Prompt: The line with "от 3325 ₽ / урок", the line with "2020.08.15 （Sat）", and all lines between them in the material below: return these exactly, and no others.

*** Opening of Material to process ***

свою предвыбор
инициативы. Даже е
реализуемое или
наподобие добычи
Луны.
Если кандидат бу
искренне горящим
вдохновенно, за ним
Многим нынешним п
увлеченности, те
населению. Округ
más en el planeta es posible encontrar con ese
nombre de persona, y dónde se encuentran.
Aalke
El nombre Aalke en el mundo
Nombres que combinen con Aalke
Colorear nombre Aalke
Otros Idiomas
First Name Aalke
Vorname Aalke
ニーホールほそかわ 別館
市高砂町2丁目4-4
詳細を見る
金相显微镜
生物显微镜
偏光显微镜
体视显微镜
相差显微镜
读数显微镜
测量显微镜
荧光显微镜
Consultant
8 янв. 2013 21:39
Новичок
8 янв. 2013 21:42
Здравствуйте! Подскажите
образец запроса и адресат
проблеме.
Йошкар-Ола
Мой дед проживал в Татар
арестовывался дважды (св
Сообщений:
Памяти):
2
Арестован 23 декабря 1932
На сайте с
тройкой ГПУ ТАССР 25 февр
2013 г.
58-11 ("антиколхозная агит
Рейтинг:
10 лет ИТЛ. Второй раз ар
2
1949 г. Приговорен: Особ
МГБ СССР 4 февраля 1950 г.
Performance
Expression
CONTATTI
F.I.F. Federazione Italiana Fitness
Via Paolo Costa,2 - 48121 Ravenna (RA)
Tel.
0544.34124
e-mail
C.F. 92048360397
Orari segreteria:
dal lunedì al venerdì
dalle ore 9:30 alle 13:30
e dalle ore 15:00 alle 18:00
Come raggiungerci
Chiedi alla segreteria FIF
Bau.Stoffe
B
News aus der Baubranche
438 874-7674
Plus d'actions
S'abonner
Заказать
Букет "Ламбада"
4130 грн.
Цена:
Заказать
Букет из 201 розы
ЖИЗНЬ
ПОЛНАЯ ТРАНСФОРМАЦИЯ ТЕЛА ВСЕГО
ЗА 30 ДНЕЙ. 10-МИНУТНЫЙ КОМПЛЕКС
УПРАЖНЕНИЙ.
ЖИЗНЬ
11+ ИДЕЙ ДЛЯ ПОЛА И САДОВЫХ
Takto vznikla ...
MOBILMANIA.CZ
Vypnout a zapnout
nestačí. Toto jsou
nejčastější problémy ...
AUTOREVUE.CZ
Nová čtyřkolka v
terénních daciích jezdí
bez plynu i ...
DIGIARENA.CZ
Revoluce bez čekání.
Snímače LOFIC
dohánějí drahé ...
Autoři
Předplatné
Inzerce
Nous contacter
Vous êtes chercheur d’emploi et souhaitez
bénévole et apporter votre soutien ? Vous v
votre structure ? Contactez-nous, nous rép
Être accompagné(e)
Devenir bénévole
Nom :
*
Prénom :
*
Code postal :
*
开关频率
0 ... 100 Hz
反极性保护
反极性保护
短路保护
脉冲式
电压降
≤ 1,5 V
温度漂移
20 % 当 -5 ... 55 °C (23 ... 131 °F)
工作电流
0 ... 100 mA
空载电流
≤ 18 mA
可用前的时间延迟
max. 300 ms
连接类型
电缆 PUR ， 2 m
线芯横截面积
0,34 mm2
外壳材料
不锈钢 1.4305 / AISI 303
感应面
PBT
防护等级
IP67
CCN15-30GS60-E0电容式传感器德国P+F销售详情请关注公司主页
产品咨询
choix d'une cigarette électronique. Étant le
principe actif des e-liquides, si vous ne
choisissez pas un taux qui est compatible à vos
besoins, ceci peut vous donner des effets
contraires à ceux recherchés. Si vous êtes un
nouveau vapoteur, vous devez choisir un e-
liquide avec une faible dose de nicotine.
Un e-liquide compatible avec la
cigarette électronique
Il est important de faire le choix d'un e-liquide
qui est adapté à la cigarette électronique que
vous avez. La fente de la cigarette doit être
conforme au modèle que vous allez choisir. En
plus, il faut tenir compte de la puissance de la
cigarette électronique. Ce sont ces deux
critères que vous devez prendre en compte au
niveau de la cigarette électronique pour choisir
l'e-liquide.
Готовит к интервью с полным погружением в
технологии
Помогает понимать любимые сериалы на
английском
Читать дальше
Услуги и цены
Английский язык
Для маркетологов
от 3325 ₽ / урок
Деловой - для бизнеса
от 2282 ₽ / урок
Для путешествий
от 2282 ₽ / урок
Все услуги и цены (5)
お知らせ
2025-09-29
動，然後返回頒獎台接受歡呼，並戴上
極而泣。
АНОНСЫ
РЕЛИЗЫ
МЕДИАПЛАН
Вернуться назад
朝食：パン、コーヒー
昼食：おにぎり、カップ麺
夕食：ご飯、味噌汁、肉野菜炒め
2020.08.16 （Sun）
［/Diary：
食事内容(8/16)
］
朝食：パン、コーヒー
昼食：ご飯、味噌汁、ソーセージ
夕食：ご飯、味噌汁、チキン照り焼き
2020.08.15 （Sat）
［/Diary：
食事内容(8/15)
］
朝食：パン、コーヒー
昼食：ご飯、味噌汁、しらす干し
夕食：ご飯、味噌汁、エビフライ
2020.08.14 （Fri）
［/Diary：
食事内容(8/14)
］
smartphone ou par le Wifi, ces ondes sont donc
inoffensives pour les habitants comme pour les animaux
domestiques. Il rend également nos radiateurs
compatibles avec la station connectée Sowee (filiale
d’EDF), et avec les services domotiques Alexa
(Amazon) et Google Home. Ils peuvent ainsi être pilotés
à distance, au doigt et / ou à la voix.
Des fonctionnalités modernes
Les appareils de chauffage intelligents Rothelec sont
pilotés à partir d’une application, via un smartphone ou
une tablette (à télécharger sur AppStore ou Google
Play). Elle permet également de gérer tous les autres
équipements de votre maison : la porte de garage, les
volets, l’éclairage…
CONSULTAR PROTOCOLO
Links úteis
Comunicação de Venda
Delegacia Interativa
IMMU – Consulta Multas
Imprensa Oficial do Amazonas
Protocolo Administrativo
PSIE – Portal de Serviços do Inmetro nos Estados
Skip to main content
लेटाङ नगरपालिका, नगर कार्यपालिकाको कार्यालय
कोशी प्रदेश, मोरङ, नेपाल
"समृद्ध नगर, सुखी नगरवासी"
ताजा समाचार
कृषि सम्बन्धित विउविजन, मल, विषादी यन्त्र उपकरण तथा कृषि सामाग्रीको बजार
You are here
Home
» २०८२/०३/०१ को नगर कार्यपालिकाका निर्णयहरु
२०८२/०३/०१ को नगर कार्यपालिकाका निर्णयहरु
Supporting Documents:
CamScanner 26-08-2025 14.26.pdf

*** Close of Material to process ***

Problem solution:
от 3325 ₽ / урок
Деловой - для бизнеса
от 2282 ₽ / урок
Для путешествий
от 2282 ₽ / урок
Все услуги и цены (5)
お知らせ
2025-09-29
動，然後返回頒獎台接受歡呼，並戴上
極而泣。
АНОНСЫ
РЕЛИЗЫ
МЕДИАПЛАН
Вернуться назад
朝食：パン、コーヒー
昼食：おにぎり、カップ麺
夕食：ご飯、味噌汁、肉野菜炒め
2020.08.16 （Sun）
［/Diary：
食事内容(8/16)
］
朝食：パン、コーヒー
昼食：ご飯、味噌汁、ソーセージ
夕食：ご飯、味噌汁、チキン照り焼き
2020.08.15 （Sat）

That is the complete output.